Untuk Aldo Dari Tania

Untuk Aldo Dari Tania

Perjumpaan yang Tidak Disengaja

Hari Minggu. Umumnya hari dengan tanggal merah di kalender ini menjadi hari favorit bagi sebagian masyarakat. Di mana mereka bisa bersenang-senang tanpa memikirkan banyak hal; tugas, hukuman, deadline, dan lainnya.

Banyak orang menghabiskan hari Minggu dengan jalan-jalan. Salah satunya adalah Tania, Amanda, dan Nabilla. Di hari Minggu ini mereka sepakat untuk pergi ke mal. Tapi sayangnya, mereka harus lebih dulu terjebak macet sebelum sampai di mal.

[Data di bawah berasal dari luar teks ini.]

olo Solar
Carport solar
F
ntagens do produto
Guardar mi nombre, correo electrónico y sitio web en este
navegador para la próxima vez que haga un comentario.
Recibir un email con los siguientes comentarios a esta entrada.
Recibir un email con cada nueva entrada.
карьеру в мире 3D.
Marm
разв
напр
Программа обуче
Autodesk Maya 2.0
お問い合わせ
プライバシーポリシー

"Parah sih ini mah, bedak gue udah keburu luntur. Naikin suhu AC dong," ujar Nabilla seraya mengibas wajahnya.

Amanda yang berada di balik kemudi melirik Nabilla dari spion dalam. Dia berdecak sebal sambil menaikkan suhu AC. "Ini udah full, Bil."

"Masa? Tapi kok enggak kerasa, ya?" ujar Nabilla.

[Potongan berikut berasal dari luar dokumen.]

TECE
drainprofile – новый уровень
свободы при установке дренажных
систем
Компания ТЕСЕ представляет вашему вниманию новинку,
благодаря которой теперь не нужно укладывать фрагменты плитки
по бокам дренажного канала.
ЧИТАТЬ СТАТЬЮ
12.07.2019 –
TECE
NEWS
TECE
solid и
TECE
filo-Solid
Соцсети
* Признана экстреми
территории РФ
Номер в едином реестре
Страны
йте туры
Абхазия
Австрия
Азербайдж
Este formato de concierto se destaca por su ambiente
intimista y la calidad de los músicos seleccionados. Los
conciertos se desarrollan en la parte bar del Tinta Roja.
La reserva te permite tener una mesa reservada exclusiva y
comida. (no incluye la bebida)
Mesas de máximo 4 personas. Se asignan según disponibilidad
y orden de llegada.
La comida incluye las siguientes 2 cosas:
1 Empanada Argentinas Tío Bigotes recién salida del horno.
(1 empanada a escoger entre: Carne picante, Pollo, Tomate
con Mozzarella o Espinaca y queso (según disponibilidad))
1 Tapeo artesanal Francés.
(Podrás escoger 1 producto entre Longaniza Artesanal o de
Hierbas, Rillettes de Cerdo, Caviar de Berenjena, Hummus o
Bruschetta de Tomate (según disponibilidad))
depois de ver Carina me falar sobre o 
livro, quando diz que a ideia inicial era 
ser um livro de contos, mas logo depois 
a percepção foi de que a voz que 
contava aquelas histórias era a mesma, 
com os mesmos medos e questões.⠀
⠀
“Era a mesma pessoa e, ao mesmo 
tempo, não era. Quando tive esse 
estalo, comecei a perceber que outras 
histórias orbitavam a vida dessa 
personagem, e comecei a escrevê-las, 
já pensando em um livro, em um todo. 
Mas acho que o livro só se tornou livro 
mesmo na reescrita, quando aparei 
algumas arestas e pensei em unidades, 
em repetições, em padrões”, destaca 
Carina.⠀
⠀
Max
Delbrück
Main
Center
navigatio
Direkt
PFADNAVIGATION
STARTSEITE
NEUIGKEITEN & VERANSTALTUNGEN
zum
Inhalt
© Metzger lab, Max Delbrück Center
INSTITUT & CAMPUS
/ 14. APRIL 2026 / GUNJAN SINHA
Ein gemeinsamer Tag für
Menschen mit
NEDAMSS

Amanda mendengus kesal. Padahal suhu AC sudah full tapi tetap saja terasa panas. "Buka aja kacanya."

"Jangan, polusi," ujar Nabilla menghentikan gerakan tangan Tania yang hendak menekan tombol.

"Kalau enggak dibuka nanti lo ngomel-ngomel lagi karena kepanasan," ujar Amanda.

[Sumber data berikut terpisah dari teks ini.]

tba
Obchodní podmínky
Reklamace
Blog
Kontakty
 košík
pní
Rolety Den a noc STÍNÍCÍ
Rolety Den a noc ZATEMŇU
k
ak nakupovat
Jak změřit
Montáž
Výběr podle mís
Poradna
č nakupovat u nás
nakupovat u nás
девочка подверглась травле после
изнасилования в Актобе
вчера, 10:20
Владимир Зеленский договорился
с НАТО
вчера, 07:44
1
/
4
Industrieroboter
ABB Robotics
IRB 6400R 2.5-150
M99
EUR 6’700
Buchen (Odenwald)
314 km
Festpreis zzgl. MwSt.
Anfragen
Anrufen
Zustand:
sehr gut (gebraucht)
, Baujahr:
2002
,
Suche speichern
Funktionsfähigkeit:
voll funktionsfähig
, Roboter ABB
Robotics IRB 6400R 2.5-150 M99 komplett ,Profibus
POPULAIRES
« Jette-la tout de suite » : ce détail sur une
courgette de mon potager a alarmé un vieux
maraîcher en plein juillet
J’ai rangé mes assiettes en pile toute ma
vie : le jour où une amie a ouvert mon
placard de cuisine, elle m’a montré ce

Nabilla terkekeh. "Iya udah buka aja, Tan."

Tania menurut, dia menekan tombol dan perlahan kaca itu turun membuat angin berembus masuk. Bertepatan dengan itu seorang pengendara di sampingnya juga sedang membuka kaca mobilnya. Pandangan mereka bertemu. Namun, hanya sekilas.

Tania menyipitkan matanya. Merasa tidak asing dengan wajah lelaki itu. "Gue kayak kenal sama dia."

Nabilla menoleh cepat. "Siapa?"

Telunjuk Tania terarah pada pengendara lelaki itu. Nabilla menyipitkan matanya, merasa tidak asing juga. "Oh, kalau enggak salah sih dia anak OSIS di sekolah kita."

Tania menganggukkan kepala. Pantas merasa tidak asing.

...******...

Lelaki itu melirik seorang gadis yang duduk di kursi penumpang. "Masih pusing?"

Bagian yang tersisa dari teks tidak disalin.